Ей захочется побежать к нему в объятия, даже если это будет значить смерть. Особенно если смерть.
Но всё это сейчас было неважно. Лина заставила её задуматься о будущем. О том, как будет, если отец вскоре не придёт, у неё закончатся припасы и она не сможет защищать Белую Землю.
Она протирала лестницу от пыли и грязи, пока не дошла до третьего этажа. Здесь всегда, даже до засухи, было пусто. Все сидели по своим мастерским и молчали, лишь иногда можно было услышать отдалённое бормотание. Или как отец напевал себе песни под нос, чтобы легче было работать.
Джей зажмурилась, пытаясь восстановить в памяти каждую морщинку, каждый волосок на голове отца. Он не был красивым и не всегда был добрым – но только его образ оставался ещё незапятнанным, не испорченным засухой.
Она вспоминала его слова.
И голос. Такой успокаивающий, тихий голос, и лоб в морщинках, и запах какой-нибудь полевой травы.
К горлу подобрался знакомый болезненный ком. Грудь свело острой болью, и Джей согнулась, часто дыша. Ступеньки расплывались перед глазами – то ли от давления, то ли от слёз.
Она открыла глаза и оглянулась. Обычно она заходила и прибиралась во всех комнатах, кроме маминой мастерской. Джей с вниманием и чувством протирала все поверхности, проходилась веником по всем углам, открывала окна, стараясь запустить внутрь как можно больше насекомых, чтобы в доме появилась хоть какая-то жизнь.
Но только мамину мастерскую она не трогала.
Теперь же, не веря самой себе, она подошла к заветной двери. На ней не было никаких надписей, царапин или пятен. Безымянная комната, всегда остававшаяся для неё загадкой.
Джей напряглась, вглядываясь в коричневую деревянную дверь, пытаясь воссоздать хоть какой-нибудь образ из прошлого, – но все они быстро тускнели и меркли. Даже образ отца, который она с такой силой вызывала из подсознания, уходил, стоило ей хоть немного ослабить контроль. Вырывался из рук, растворяясь в жарком воздухе. Становился частью жары, частью засухи, вместе с ней уничтожая деревню.
Поэтому, наверное, она ничего не могла вспомнить. Любое воспоминание здесь питало засуху и обращалось в пепел. И она вынуждена была вдыхать их вместе с пеплом, терпя наказание.
Любая радость здесь становилась именно им. Наказанием. Входила в неё и выходила вместе с надсадным кашлем.
А самым большим наказанием были воспоминания о маме.
Джей чётко представила, как мать стоит на лестнице, смотря на неё сверху вниз и грустно улыбаясь. Взгляд у неё пустой, волосы растрёпаны, будто она не расчёсывала их неделю… А следом спускается отец, берёт её за плечи и быстро отводит подальше от Джей.

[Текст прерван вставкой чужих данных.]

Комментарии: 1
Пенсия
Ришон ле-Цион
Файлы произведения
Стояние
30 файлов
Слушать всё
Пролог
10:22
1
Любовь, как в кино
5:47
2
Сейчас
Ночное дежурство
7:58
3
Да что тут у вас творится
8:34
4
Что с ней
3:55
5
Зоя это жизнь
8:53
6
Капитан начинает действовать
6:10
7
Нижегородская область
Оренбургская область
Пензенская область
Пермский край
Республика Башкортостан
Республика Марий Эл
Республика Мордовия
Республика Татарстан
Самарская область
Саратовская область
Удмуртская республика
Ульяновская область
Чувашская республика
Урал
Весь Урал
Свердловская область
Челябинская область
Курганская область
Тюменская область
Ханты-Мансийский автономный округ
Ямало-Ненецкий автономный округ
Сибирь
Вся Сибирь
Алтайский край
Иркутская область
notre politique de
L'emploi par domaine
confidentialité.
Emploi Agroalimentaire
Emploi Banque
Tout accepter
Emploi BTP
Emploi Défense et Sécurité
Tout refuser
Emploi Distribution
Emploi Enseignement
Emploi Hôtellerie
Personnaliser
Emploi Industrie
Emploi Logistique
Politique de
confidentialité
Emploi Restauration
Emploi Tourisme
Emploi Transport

Она не знала, как на самом деле выглядела мама, но представляла её себе именно так.
Однажды она увидела записки о маме в мастерской отца. Наверное, он искал путь, как избавиться от её болезни. Но можно ли избавиться от безумия, сохранив все те целительские навыки, за которые они так держались?
Если эти навыки стоили общения и связи с собственной дочерью – видимо, они были очень важны.

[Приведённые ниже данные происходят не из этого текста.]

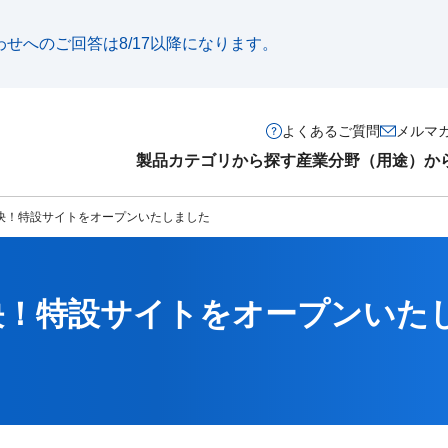
い合わせへのご回答は8/17以降になります。
よくあるご質問
メルマ
製品カテゴリから探す
産業分野（用途）か
解決！特設サイトをオープンいたしました
決！特設サイトをオープンいた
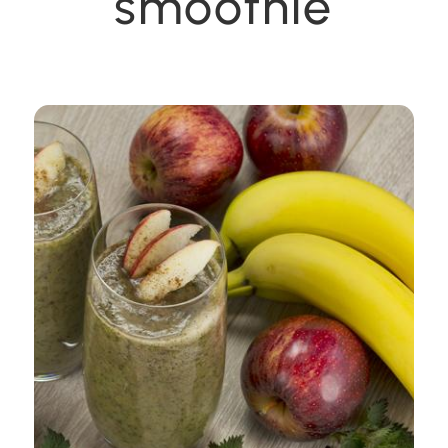
smoothie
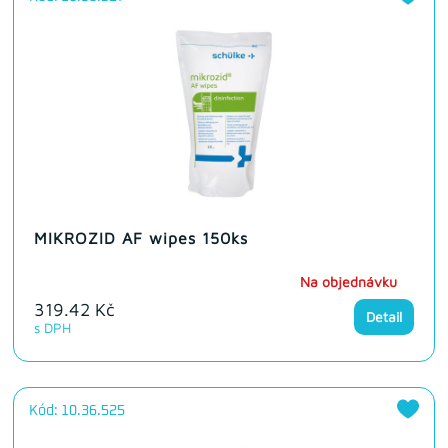
MIKROZID AF wipes 150ks
Na objednávku
319.42 Kč
Detail
s DPH
Kód: 10.36.525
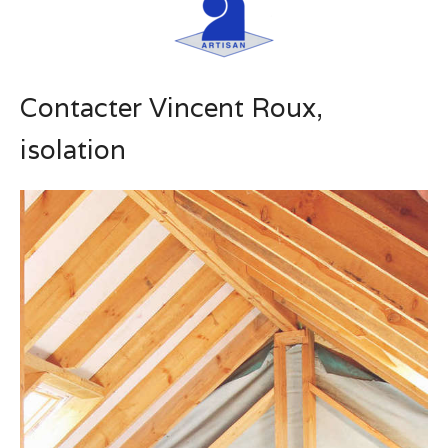
Contacter Vincent Roux,
isolation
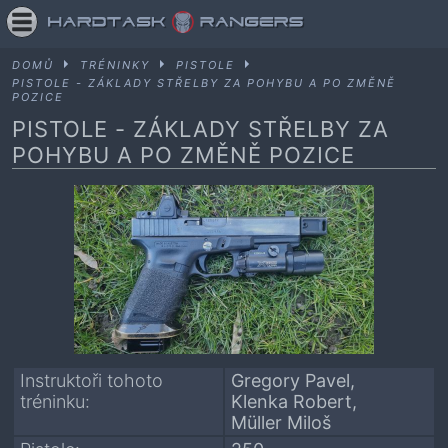
DOMŮ
TRÉNINKY
PISTOLE
PISTOLE - ZÁKLADY STŘELBY ZA POHYBU A PO ZMĚNĚ
POZICE
PISTOLE - ZÁKLADY STŘELBY ZA
POHYBU A PO ZMĚNĚ POZICE
Instruktoři tohoto
Gregory Pavel
tréninku:
Klenka Robert
Müller Miloš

Джей оглядела коридор – пустой и весь в пыли. В воздухе танцевал пепел, опускаясь вниз, мешаясь с запустением и пылью. Едва ли мать успела сделать со своими знаниями что-то великое.
Джей даже на секунду представила, будто мама никуда не уходила и всё это время пряталась у себя в мастерской. Сейчас она зайдёт и увидит её, целую и невредимую.
Она улыбнулась, и тут же вся душа её наполнилась горечью. Эта горечь ощущалась в глазах, и на языке, и даже в воздухе. Он снова стал тяжёлым.
Но как нет…
Потому что отец не мог ей врать.
Она крепко зажала уши. Словно голос звучал… не в её голове.
Нет. Этого быть не могло.
Она сжимала уши так крепко, что кожа начала болеть.
– Заткнись… просто… заткнись, пожалуйста, – прошептала она, и голос ушёл.